The problem is growing fast worldwide. The problem of abusing medicines as drugs is slowly overtaking that of street drugs.

In the US, prescription drug abuse exceeds that of virtually all illicit products except cannabis. The problem is also said to have necessitated the growth of counterfeit medicine industry.

According to the book, Physicians Desk Reference, taking medicines without a doctor’s supervision and advice or in overdose may lead to addiction.

“Drug addiction is characterised by compulsive use, use for non-medical purposes and continued use despite harm or risk of harm,” notes the book.

The edition also adds that over time lack of control and obsession with the drug develops.
Ndebele, urged people to desist from the practice as it is detrimental to their health.

“People step into dangerous territory when they take medicines for the wrong reasons, take liberties with dosages, use products meant for someone or take a drug in wrong way. For example some pills have to be swallowed whole so that the active ingredients are released into the system slowly. Abusers often disrupt the process by crushing or chewing the pills, by crushing and sniffing them, or by dissolving them in water and injecting them. The result may be a high, but it could also be a first step towards addiction and can be lethal and some people may develop physical dependency on the products,” said Ndebele.

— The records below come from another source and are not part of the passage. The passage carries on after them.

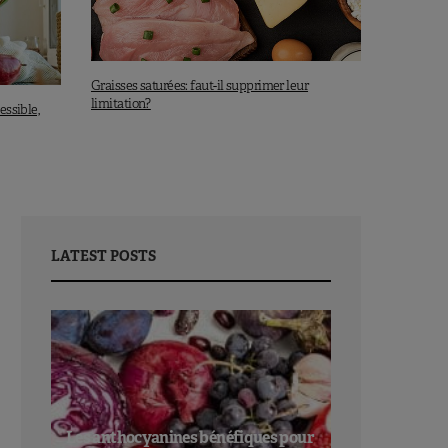
Graisses saturées: faut-il supprimer leur
limitation?
essible,
LATEST POSTS
Les anthocyanines bénéfiques pour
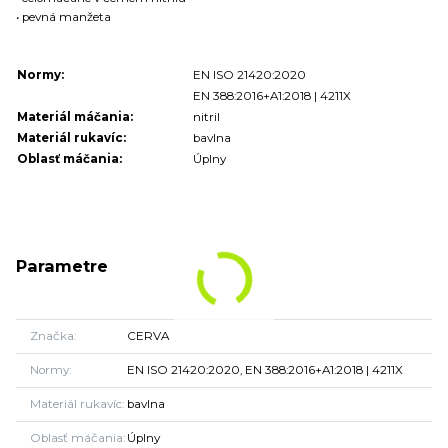
• pevná manžeta
Normy:
EN ISO 21420:2020
EN 388:2016+A1:2018 | 4211X
Materiál máčania:
nitril
Materiál rukavíc:
bavlna
Oblasť máčania:
Úplny
Parametre
Značka
CERVA
Normy
EN ISO 21420:2020, EN 388:2016+A1:2018 | 4211X
Materiál rukavíc
bavlna
Oblasť máčania
Úplny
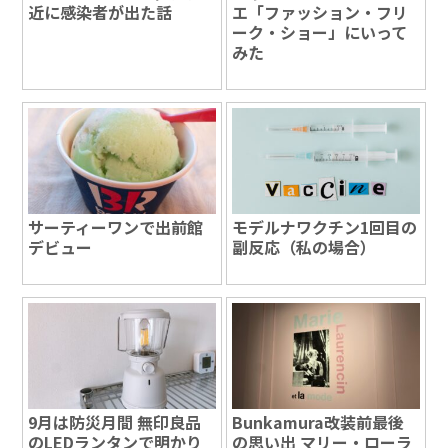
近に感染者が出た話
エ「ファッション・フリ
ーク・ショー」にいって
みた
サーティーワンで出前館
モデルナワクチン1回目の
デビュー
副反応（私の場合）
9月は防災月間 無印良品
Bunkamura改装前最後
のLEDランタンで明かり
の思い出 マリー・ローラ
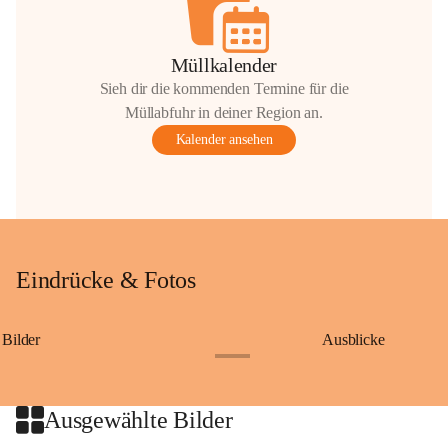
Müllkalender
Sieh dir die kommenden Termine für die
Müllabfuhr in deiner Region an.
Kalender ansehen
Eindrücke & Fotos
Bilder
Ausblicke
+9
Ausgewählte Bilder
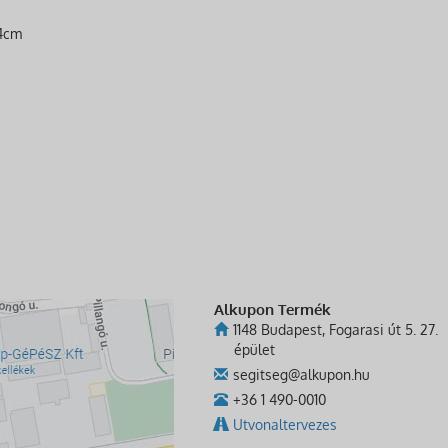
14cm
Alkupon Termék
1148 Budapest, Fogarasi út 5. 27.
épület
segitseg@alkupon.hu
+36 1 490-0010
Utvonaltervezes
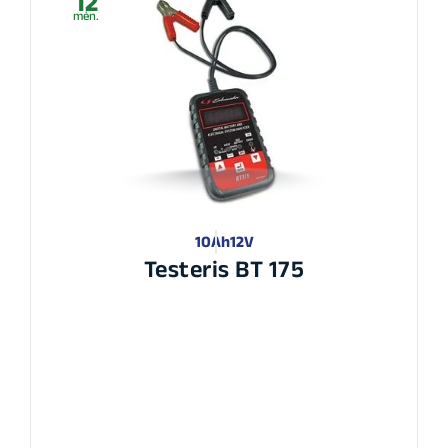
12
mėn.
10Ah
12V
Testeris BT 175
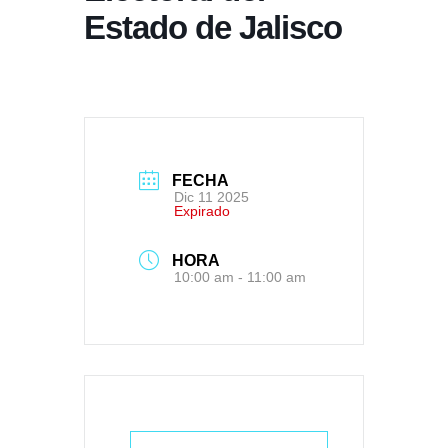
Estado de Jalisco
FECHA
Dic 11 2025
Expirado
HORA
10:00 am - 11:00 am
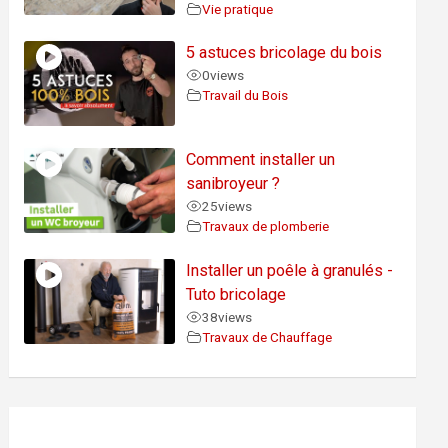
Vie pratique
5 astuces bricolage du bois
0
views
Travail du Bois
Comment installer un
sanibroyeur ?
25
views
Travaux de plomberie
Installer un poêle à granulés -
Tuto bricolage
38
views
Travaux de Chauffage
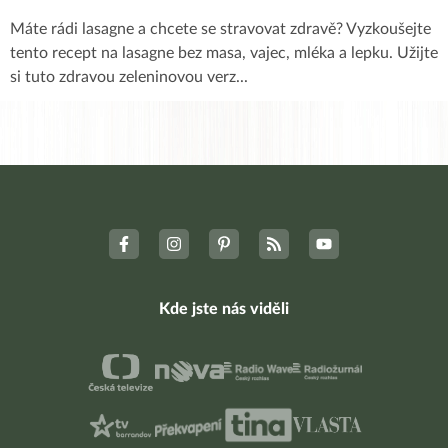
Máte rádi lasagne a chcete se stravovat zdravě? Vyzkoušejte
tento recept na lasagne bez masa, vajec, mléka a lepku. Užijte
si tuto zdravou zeleninovou verz
...
Kde jste nás viděli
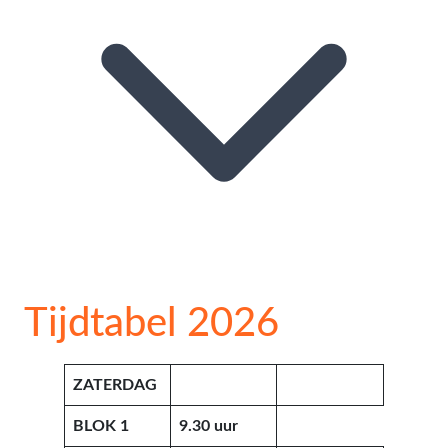
Tijdtabel 2026
ZATERDAG
BLOK 1
9.30 uur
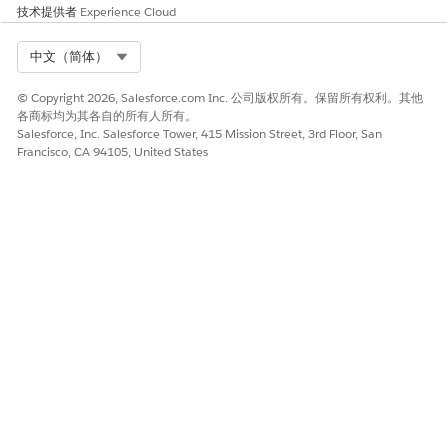
技术提供者
Experience Cloud
Select Org
中文（简体）
© Copyright 2026, Salesforce.com Inc. 公司版权所有。保留所有权利。其他
各商标均为其各自的所有人所有。
Salesforce, Inc. Salesforce Tower, 415 Mission Street, 3rd Floor, San
Francisco, CA 94105, United States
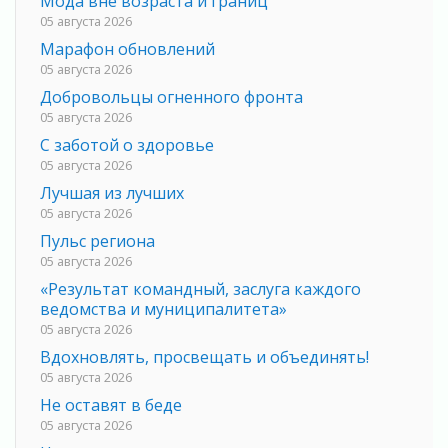
Мода вне возраста и границ
05 августа 2026
Марафон обновлений
05 августа 2026
Добровольцы огненного фронта
05 августа 2026
С заботой о здоровье
05 августа 2026
Лучшая из лучших
05 августа 2026
Пульс региона
05 августа 2026
«Результат командный, заслуга каждого
ведомства и муниципалитета»
05 августа 2026
Вдохновлять, просвещать и объединять!
05 августа 2026
Не оставят в беде
05 августа 2026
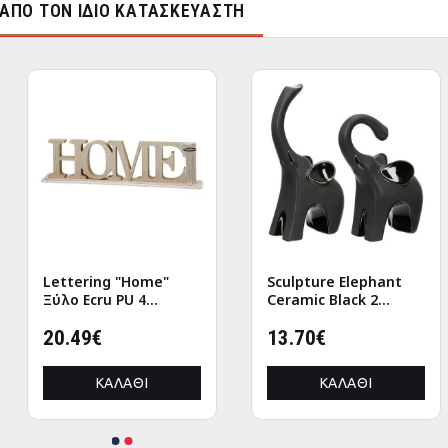
ΑΠΌ ΤΟΝ ΊΔΙΟ ΚΑΤΑΣΚΕΥΑΣΤΉ
Lettering "Home"
Sculpture Elephant
Ξύλο Ecru PU 4
Ceramic Black 2
47x7.5x12.5cm
Assorted 9X6X17Cm
20.49€
9X6X17Cm
13.70€
ΚΑΛΆΘΙ
ΚΑΛΆΘΙ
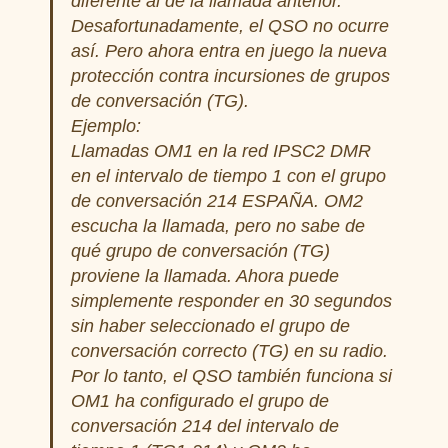
diferente al de la llamada anterior.
Desafortunadamente, el QSO no ocurre
así. Pero ahora entra en juego la nueva
protección contra incursiones de grupos
de conversación (TG).
Ejemplo:
Llamadas OM1 en la red IPSC2 DMR
en el intervalo de tiempo 1 con el grupo
de conversación 214 ESPAÑA. OM2
escucha la llamada, pero no sabe de
qué grupo de conversación (TG)
proviene la llamada. Ahora puede
simplemente responder en 30 segundos
sin haber seleccionado el grupo de
conversación correcto (TG) en su radio.
Por lo tanto, el QSO también funciona si
OM1 ha configurado el grupo de
conversación 214 del intervalo de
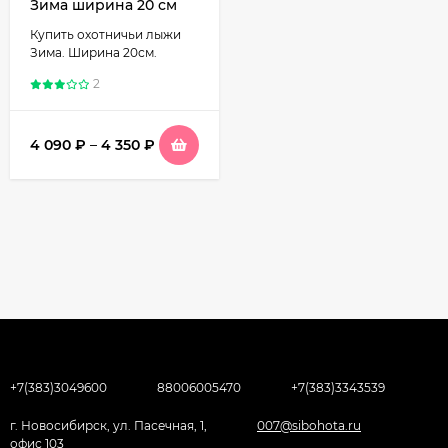
Зима ширина 20 см
Купить охотничьи лыжи
Зима. Ширина 20см.
2
4 090
₽
–
4 350
₽
+7(383)3049600
88006005470
+7(383)3343539
г. Новосибирск, ул. Пасечная, 1,
007@sibohota.ru
офис 103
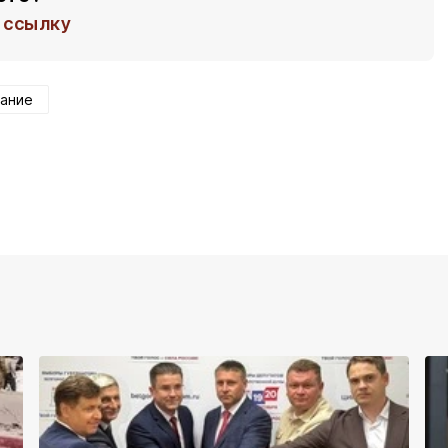
ссылку
вание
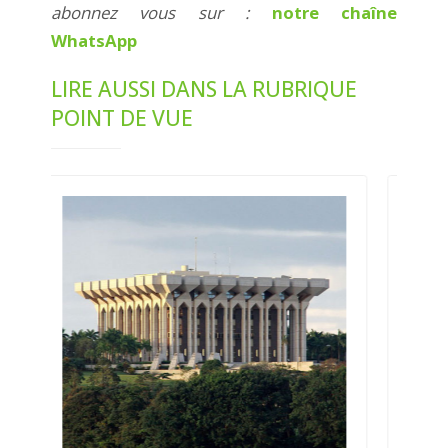
abonnez vous sur :
notre chaîne
WhatsApp
LIRE AUSSI DANS LA RUBRIQUE
POINT DE VUE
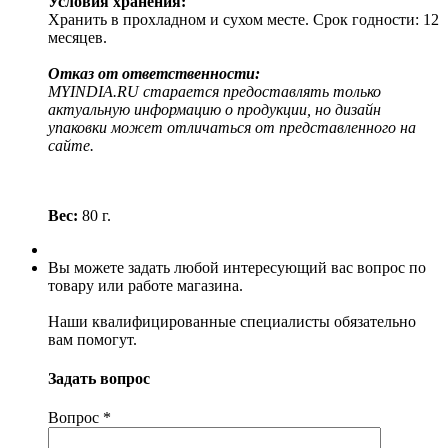
Условия хранения:
Хранить в прохладном и сухом месте. Срок годности: 12
месяцев.
Отказ от ответственности:
MYINDIA.RU старается предоставлять только
актуальную информацию о продукции, но дизайн
упаковки может отличаться от представленного на
сайте.
Вес:
80 г.
Вы можете задать любой интересующий вас вопрос по
товару или работе магазина.
Наши квалифицированные специалисты обязательно
вам помогут.
Задать вопрос
Вопрос
*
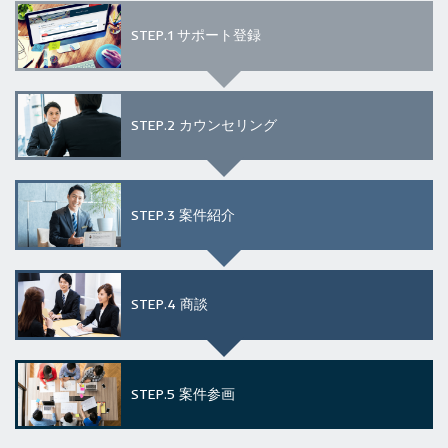
STEP.1
サポート登録
STEP.2
カウンセリング
STEP.3
案件紹介
STEP.4
商談
STEP.5
案件参画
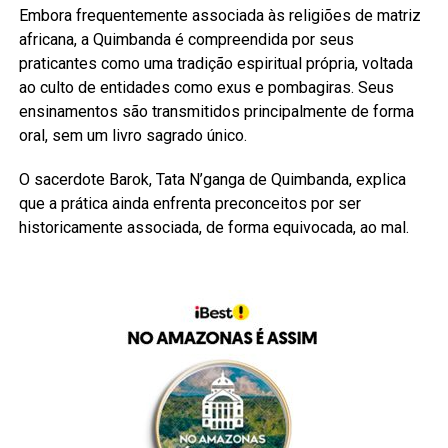
Embora frequentemente associada às religiões de matriz
africana, a Quimbanda é compreendida por seus
praticantes como uma tradição espiritual própria, voltada
ao culto de entidades como exus e pombagiras. Seus
ensinamentos são transmitidos principalmente de forma
oral, sem um livro sagrado único.
O sacerdote Barok, Tata N’ganga de Quimbanda, explica
que a prática ainda enfrenta preconceitos por ser
historicamente associada, de forma equivocada, ao mal.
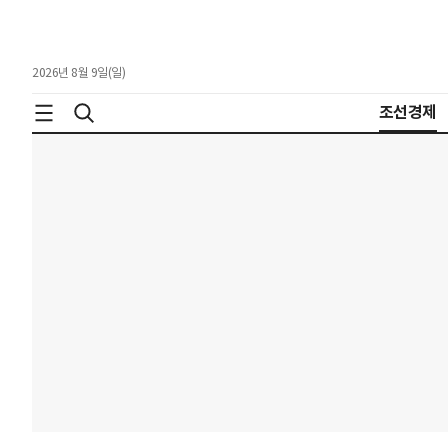
2026년 8월 9일(일)
조선경제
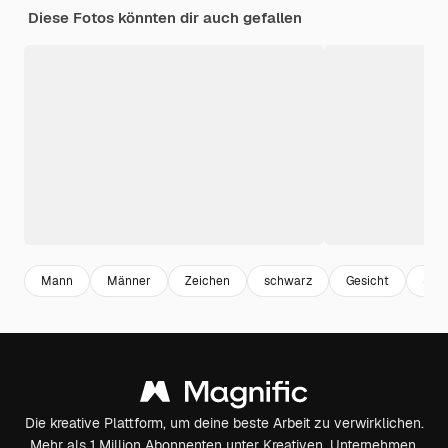
Diese Fotos könnten dir auch gefallen
Mann
Männer
Zeichen
schwarz
Gesicht
Jah
Die kreative Plattform, um deine beste Arbeit zu verwirklichen.
Mehr als 1 Million Abonnenten unter Kreativen, Unternehmen,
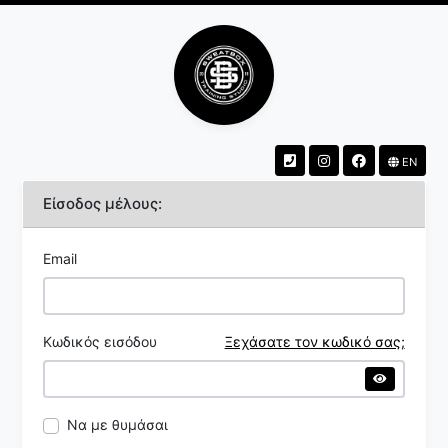
EN
Είσοδος μέλους:
Email
Κωδικός εισόδου
Ξεχάσατε τον κωδικό σας;
Να με θυμάσαι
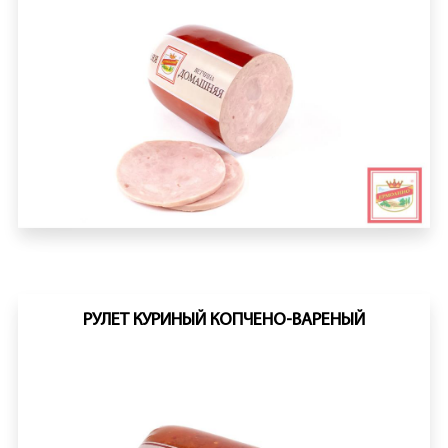
РУЛЕТ КУРИНЫЙ КОПЧЕНО-ВАРЕНЫЙ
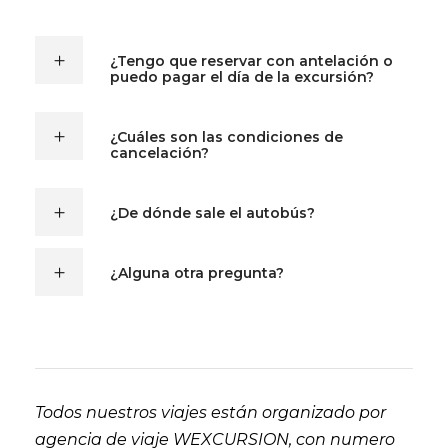
¿Tengo que reservar con antelación o
puedo pagar el día de la excursión?
¿Cuáles son las condiciones de
cancelación?
¿De dónde sale el autobús?
¿Alguna otra pregunta?
Todos nuestros viajes están organizado por
agencia de viaje WEXCURSION, con numero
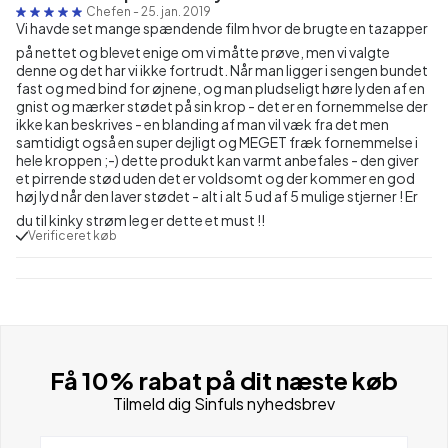
Chefen
-
25. jan. 2019
Vi havde set mange spændende film hvor de brugte en tazapper
på nettet og blevet enige om vi måtte prøve, men vi valgte
denne og det har vi ikke fortrudt. Når man ligger i sengen bundet
fast og med bind for øjnene, og man pludseligt høre lyden af en
gnist og mærker stødet på sin krop - det er en fornemmelse der
ikke kan beskrives - en blanding af man vil væk fra det men
samtidigt også en super dejligt og MEGET fræk fornemmelse i
hele kroppen ;-) dette produkt kan varmt anbefales - den giver
et pirrende stød uden det er voldsomt og der kommer en god
høj lyd når den laver stødet - alt i alt 5 ud af 5 mulige stjerner ! Er
du til kinky strøm leg er dette et must !!
Verificeret køb
Få 10% rabat på dit næste køb
Tilmeld dig Sinfuls nyhedsbrev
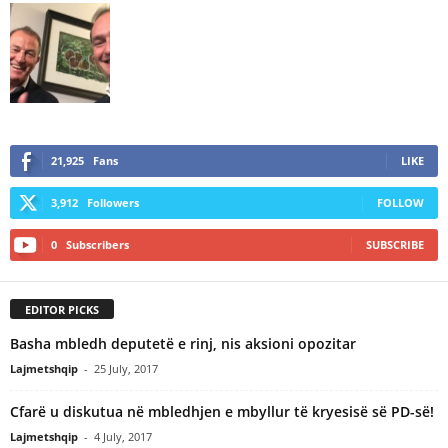
21,925
Fans
LIKE
3,912
Followers
FOLLOW
0
Subscribers
SUBSCRIBE
EDITOR PICKS
Basha mbledh deputetë e rinj, nis aksioni opozitar
Lajmetshqip
-
25 July, 2017
Cfarë u diskutua në mbledhjen e mbyllur të kryesisë së PD-së!
Lajmetshqip
-
4 July, 2017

In 2008 Arizona Republic newspaper reported that a popular actor died “from deadly mix of tranquilisers, sleeping pills and pain killers”.

Ndebele said abusing medical drugs such as stimulants can bring heart failure or seizures. He said other products can lower a person’s breathing rate and ultimately cause rate. He added that other medicines can have harmful effects if mixed with drugs or alcohol.

Social commentators blamed the breakdown in the family institutions as the main cause of drug abuse.

“The family used to be the pillar of strength and guidance. Many youths lack father figures and role models in their lives. Most parents are too busy and they never make meaningful conversations with family. Youths turn to drugs for solace and if they do not get hard-core drugs, they will turn everything they touch including medicines which are supposed to make them healthy, into drugs,” said one social commentator.

Another commentator Pardon Taodzera said relying on drugs showed the general frustration among those unemployed.

“The problem of medicines being turned into drugs is just a tip of an iceberg of deep-rooted social problems. When youths turn to drugs it’s a sign that something is wrong among our society. For example poor youths who are always high on histalix are trying to shy away from the reality of life. Many of the people are unemployed and tend to find comfort in unorthodox means,” he said.

“If someone talks to these people, one is bound to find out that they are suffering in silence and they vent their frustration abusing medicines as drugs, it is difficult for the police to arrest the abusers because they are using legal substances, which are sold openly in the country,” he added.